[Dataset excerpts]
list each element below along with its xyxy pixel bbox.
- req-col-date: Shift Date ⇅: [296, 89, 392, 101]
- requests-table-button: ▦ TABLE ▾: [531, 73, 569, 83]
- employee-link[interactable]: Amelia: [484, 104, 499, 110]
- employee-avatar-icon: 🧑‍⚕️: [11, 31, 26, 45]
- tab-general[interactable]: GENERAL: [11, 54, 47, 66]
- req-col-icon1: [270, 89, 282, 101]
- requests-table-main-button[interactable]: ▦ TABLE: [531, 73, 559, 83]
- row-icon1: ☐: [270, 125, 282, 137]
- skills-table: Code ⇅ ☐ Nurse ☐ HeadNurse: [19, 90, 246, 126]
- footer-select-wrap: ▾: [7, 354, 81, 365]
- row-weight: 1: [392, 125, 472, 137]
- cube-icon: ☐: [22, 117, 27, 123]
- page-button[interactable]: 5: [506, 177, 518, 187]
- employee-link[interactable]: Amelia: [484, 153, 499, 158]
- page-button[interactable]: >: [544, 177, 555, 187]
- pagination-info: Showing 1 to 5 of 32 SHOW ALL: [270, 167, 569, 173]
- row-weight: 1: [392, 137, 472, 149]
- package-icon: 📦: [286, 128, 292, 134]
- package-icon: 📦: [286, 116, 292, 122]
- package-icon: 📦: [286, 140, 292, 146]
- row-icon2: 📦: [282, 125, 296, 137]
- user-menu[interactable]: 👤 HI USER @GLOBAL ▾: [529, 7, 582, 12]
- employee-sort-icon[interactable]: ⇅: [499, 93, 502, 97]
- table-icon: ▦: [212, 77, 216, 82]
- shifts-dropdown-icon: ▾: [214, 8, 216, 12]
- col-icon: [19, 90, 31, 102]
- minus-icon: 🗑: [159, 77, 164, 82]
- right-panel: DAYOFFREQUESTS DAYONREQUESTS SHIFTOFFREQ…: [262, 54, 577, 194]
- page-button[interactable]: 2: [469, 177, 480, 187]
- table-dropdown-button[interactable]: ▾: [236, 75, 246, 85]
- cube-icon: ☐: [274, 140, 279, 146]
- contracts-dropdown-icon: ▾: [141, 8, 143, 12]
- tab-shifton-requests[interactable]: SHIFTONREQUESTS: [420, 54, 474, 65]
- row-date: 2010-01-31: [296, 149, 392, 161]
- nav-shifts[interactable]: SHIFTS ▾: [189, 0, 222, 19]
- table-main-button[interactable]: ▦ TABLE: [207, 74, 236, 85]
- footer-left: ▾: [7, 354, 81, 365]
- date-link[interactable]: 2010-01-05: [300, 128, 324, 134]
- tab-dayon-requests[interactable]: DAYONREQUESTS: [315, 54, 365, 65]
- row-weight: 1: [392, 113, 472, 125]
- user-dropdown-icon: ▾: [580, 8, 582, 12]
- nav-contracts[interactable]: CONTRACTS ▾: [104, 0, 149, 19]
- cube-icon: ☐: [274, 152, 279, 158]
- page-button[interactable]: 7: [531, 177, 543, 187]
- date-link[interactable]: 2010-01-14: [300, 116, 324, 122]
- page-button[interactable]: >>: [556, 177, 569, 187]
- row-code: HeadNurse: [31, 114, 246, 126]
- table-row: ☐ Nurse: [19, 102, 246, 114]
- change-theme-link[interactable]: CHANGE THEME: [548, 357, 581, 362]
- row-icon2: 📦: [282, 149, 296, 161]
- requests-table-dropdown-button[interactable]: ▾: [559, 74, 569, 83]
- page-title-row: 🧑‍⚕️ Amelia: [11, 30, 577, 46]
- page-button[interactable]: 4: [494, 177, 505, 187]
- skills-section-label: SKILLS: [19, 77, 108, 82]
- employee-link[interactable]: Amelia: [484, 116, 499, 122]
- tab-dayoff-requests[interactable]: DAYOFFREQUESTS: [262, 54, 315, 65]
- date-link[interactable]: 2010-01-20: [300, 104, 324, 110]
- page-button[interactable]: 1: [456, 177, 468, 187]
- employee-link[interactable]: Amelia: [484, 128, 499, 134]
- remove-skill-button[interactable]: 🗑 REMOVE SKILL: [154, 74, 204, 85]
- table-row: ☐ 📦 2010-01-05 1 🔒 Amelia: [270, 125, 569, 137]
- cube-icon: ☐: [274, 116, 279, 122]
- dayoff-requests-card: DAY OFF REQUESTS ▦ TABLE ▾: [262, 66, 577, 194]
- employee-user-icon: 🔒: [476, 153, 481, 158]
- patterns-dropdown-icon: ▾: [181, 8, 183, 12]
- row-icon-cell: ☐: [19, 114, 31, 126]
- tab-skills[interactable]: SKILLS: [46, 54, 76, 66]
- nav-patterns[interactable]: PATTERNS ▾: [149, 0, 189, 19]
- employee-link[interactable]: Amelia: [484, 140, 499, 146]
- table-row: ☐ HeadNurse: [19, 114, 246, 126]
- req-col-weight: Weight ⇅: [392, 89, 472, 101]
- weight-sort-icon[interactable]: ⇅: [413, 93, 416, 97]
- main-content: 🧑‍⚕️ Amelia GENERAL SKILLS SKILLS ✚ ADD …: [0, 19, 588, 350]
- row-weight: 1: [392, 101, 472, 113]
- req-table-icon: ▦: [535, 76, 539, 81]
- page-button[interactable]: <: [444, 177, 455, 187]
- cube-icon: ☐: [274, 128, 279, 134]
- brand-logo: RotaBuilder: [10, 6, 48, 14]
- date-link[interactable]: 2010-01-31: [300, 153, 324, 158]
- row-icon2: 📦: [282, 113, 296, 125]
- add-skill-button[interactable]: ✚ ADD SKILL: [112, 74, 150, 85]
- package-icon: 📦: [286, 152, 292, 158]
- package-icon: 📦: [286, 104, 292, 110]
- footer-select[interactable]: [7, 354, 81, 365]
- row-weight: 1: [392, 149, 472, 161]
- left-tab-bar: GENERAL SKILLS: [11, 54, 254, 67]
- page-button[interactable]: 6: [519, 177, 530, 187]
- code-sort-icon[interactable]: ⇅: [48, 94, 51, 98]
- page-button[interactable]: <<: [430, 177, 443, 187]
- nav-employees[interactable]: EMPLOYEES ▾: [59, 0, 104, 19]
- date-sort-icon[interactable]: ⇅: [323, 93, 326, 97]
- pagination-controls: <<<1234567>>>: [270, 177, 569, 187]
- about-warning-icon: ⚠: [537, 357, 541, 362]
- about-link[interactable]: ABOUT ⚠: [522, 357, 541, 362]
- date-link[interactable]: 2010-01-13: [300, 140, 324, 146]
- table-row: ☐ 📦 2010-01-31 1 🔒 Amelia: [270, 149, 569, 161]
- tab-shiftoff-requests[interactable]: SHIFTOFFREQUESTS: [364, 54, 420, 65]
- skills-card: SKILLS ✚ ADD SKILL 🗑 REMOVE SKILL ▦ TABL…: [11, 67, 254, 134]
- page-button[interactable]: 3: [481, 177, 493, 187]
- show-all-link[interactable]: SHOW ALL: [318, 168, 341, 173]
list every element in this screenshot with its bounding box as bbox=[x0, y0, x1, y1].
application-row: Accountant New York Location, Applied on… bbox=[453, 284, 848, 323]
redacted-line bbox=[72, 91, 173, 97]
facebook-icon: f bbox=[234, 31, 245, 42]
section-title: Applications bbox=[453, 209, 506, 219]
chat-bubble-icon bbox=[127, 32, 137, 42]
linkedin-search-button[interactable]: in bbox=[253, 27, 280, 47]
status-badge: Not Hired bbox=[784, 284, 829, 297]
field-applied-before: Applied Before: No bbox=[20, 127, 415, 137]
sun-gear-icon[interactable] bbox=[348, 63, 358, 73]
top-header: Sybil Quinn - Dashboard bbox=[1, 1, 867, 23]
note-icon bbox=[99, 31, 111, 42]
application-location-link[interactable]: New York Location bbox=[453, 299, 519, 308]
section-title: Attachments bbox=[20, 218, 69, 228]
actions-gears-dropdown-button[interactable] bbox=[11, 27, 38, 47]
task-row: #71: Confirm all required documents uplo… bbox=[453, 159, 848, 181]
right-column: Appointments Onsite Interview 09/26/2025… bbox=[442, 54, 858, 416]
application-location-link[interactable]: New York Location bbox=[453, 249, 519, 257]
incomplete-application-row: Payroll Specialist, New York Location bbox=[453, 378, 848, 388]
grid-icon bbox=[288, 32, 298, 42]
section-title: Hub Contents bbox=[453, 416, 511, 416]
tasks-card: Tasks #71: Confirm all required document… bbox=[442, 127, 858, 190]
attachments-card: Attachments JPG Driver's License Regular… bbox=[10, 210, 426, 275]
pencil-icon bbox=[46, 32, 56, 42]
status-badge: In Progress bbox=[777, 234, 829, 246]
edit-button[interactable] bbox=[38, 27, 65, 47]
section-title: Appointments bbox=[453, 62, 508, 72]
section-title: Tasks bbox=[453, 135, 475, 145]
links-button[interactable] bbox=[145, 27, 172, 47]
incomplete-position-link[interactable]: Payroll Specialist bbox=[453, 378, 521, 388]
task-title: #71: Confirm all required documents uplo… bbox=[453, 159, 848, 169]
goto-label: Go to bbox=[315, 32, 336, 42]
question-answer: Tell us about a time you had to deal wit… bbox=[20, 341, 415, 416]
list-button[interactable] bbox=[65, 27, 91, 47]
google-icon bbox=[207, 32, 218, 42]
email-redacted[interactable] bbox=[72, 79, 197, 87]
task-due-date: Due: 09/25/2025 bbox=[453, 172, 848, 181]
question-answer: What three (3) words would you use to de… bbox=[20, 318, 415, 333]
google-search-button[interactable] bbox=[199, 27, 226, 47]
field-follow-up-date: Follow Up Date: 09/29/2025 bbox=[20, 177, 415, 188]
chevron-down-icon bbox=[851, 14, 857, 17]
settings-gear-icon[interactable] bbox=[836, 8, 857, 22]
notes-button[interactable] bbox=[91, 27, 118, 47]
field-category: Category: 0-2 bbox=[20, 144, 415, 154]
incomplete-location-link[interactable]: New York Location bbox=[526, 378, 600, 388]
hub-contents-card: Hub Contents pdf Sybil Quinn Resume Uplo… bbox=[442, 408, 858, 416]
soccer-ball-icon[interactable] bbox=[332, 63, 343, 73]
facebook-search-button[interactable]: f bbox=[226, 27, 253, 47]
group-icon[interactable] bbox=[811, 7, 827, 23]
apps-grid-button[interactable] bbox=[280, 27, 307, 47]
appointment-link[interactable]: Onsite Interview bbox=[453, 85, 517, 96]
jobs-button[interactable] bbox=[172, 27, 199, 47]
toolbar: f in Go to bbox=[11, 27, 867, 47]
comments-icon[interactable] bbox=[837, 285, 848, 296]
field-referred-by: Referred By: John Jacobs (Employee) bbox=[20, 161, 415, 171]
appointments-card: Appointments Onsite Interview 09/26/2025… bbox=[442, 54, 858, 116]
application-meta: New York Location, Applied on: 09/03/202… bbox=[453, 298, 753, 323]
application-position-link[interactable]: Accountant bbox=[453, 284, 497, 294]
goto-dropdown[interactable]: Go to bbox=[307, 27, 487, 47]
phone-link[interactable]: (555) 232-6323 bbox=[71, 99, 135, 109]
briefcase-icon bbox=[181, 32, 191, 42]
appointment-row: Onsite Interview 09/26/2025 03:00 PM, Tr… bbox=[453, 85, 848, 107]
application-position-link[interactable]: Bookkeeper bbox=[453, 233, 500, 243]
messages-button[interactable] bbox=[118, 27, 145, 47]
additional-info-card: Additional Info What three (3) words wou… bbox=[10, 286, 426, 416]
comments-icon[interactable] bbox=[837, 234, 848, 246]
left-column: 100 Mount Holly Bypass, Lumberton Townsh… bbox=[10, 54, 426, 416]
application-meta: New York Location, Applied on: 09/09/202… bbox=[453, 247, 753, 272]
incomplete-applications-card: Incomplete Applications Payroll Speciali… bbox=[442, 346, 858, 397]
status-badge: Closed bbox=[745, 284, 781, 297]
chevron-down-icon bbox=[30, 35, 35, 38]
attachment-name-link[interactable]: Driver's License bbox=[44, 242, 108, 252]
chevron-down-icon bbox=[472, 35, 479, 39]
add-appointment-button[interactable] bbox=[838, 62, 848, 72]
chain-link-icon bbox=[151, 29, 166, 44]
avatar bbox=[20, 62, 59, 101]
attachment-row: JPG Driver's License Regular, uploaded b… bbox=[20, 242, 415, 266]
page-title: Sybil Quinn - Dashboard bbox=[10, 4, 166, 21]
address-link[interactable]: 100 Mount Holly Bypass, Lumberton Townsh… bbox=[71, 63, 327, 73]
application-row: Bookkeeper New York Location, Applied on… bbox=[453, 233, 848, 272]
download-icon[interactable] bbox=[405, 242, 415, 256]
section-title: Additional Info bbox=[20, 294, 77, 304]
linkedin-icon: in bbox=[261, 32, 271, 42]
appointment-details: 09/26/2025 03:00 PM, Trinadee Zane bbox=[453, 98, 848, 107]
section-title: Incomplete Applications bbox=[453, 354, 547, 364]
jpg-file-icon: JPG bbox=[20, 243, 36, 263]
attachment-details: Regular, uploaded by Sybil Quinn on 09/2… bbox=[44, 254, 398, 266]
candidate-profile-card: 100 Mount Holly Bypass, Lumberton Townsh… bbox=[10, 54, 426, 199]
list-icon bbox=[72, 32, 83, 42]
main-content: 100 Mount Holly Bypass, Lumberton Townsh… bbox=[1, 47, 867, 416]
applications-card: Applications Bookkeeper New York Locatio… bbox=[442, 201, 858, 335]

[WHAT THE TASK ASKS]:
The answer must be every line of the records that holds the string "avatar".

[SOLUTION FOR THIS TASK]:
- employee-avatar-icon: 🧑‍⚕️: [11, 31, 26, 45]
avatar bbox=[20, 62, 59, 101]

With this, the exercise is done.